Twenty-five years after his death, the Wisconsin Law Review has published a long-lost manuscript by Professor J. Willard Hurst, beloved UW Law School professor, renowned scholar, and one of the great originators of modern legal history and law and society scholarship. It is believed that the work entitled, “Technology and the Law: The Automobile,” was written in the early 1950s as one of several chapters intended as a supplement to his successful book, The Growth of American Law.
According to a foreword by Professors BJ Ard (UW Law) and William Novak (Univ of MI Law), the chapter was likely saved from the dumpster in 1991 when Hurst invited Novak, who was serving as a Legal History Fellow and student administrator at the Institute for Legal Studies at the time, and several others to select materials when he was vacating his office.
In clearing the final bookshelves, however, Novak’s archival interest was piqued by a remaining stack of faded manila envelopes wedged onto a bottom corner shelf. The contents of the envelopes and folders were as strangely random as they were decidedly aged—classroom lecture notes, hand-cut file-card notes for subsequently published projects, stray correspondence that eluded file cabinets, and old newspaper clipping files on subjects ranging from “morals” to “corporations.” But the two folders that especially captured Novak’s attention contained what seemed to be wholly complete and carefully hand-edited manuscript chapters: “Chapter Eight—Technology and the Law: The Automobile” and “Chapter Eleven—Law and the Balance of Power: The Federal Anti-Trust Laws.”
Pieced together through Hurst’s correspondence with Felix Frankfurter and others, the foreword explores his plans for these chapters as a supplement to The Growth of American Law and why it was never completed.

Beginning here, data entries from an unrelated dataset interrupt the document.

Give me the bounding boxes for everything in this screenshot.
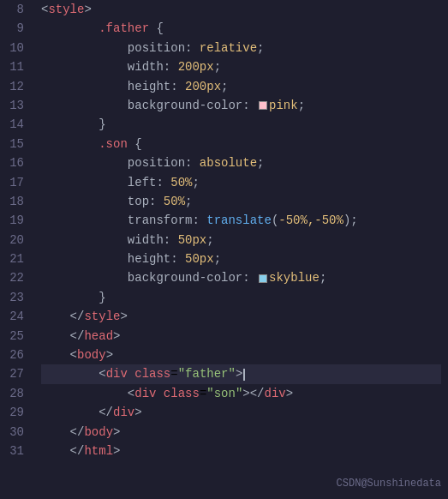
code-line-30: </body> (41, 423, 441, 442)
line-num-27: 27 (7, 364, 24, 383)
line-num-20: 20 (7, 231, 24, 250)
code-line-19: transform: translate(-50%,-50%); (41, 211, 441, 230)
line-num-17: 17 (7, 173, 24, 192)
code-line-17: left: 50%; (41, 173, 441, 192)
line-num-11: 11 (7, 57, 24, 76)
code-line-14: } (41, 115, 441, 134)
code-line-22: background-color: skyblue; (41, 268, 441, 287)
code-line-25: </head> (41, 327, 441, 346)
color-swatch-skyblue (259, 274, 267, 283)
line-num-21: 21 (7, 250, 24, 268)
code-line-21: height: 50px; (41, 250, 441, 268)
line-num-16: 16 (7, 153, 24, 172)
line-num-26: 26 (7, 346, 24, 364)
line-num-18: 18 (7, 192, 24, 211)
code-line-9: .father { (41, 19, 441, 38)
code-line-12: height: 200px; (41, 77, 441, 96)
code-line-23: } (41, 288, 441, 307)
code-editor: 8 9 10 11 12 13 14 15 16 17 18 19 20 21 … (0, 0, 448, 499)
line-num-12: 12 (7, 77, 24, 96)
line-num-25: 25 (7, 327, 24, 346)
line-num-8: 8 (7, 0, 24, 19)
code-line-8: <style> (41, 0, 441, 19)
line-num-15: 15 (7, 135, 24, 153)
line-num-14: 14 (7, 115, 24, 134)
code-line-31: </html> (41, 442, 441, 460)
code-line-16: position: absolute; (41, 153, 441, 172)
line-num-31: 31 (7, 442, 24, 460)
code-line-10: position: relative; (41, 39, 441, 57)
code-line-27: <div class="father"> (41, 364, 441, 383)
code-line-13: background-color: pink; (41, 96, 441, 115)
line-num-13: 13 (7, 96, 24, 115)
code-line-26: <body> (41, 346, 441, 364)
code-line-29: </div> (41, 403, 441, 422)
line-num-19: 19 (7, 211, 24, 230)
line-num-9: 9 (7, 19, 24, 38)
line-num-24: 24 (7, 307, 24, 326)
code-line-18: top: 50%; (41, 192, 441, 211)
code-line-15: .son { (41, 135, 441, 153)
code-line-11: width: 200px; (41, 57, 441, 76)
line-numbers: 8 9 10 11 12 13 14 15 16 17 18 19 20 21 … (0, 0, 34, 499)
line-num-23: 23 (7, 288, 24, 307)
watermark: CSDN@Sunshinedata (337, 476, 441, 492)
line-num-29: 29 (7, 403, 24, 422)
code-line-20: width: 50px; (41, 231, 441, 250)
line-num-28: 28 (7, 384, 24, 403)
line-num-22: 22 (7, 268, 24, 287)
color-swatch-pink (259, 101, 267, 110)
line-num-10: 10 (7, 39, 24, 57)
code-line-24: </style> (41, 307, 441, 326)
code-content: <style> .father { position: relative; wi… (34, 0, 448, 499)
code-line-28: <div class="son"></div> (41, 384, 441, 403)
line-num-30: 30 (7, 423, 24, 442)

It also examines the “Technology and the Law: The Automobile” chapter as an early study of the interaction of law and technology.
For all Hurst’s case study on the automobile tells us about the limits of tort law or the pitfalls of assembling a regulatory apparatus, he offers still deeper insights by contrasting the law’s responses to different technologies… Half a century before parallel discussions of norms in the emergence of cyberlaw, Hurst recognized that the automobile’s capacity to undermine the regulatory force of social norms opened the door for law, somewhat ominously, “to carry added burdens of social control.” Further, Hurst recognized that technology may not only present new challenges, but also shape the law’s priorities.
I’m thrilled that the UW Law Library can offer permanent, open access to the original “Technology and the Law: The Automobile” manuscript in our UW Law School Digital Repository at https://go.wisc.edu/x01r1x and provide archival preservation of the original print document in our J. Willard Hurst Collection, a large, well-indexed collection of materials by and about Professor Hurst. We hope to make the complete digitized collection available in our UW Law School Digital Repository very soon.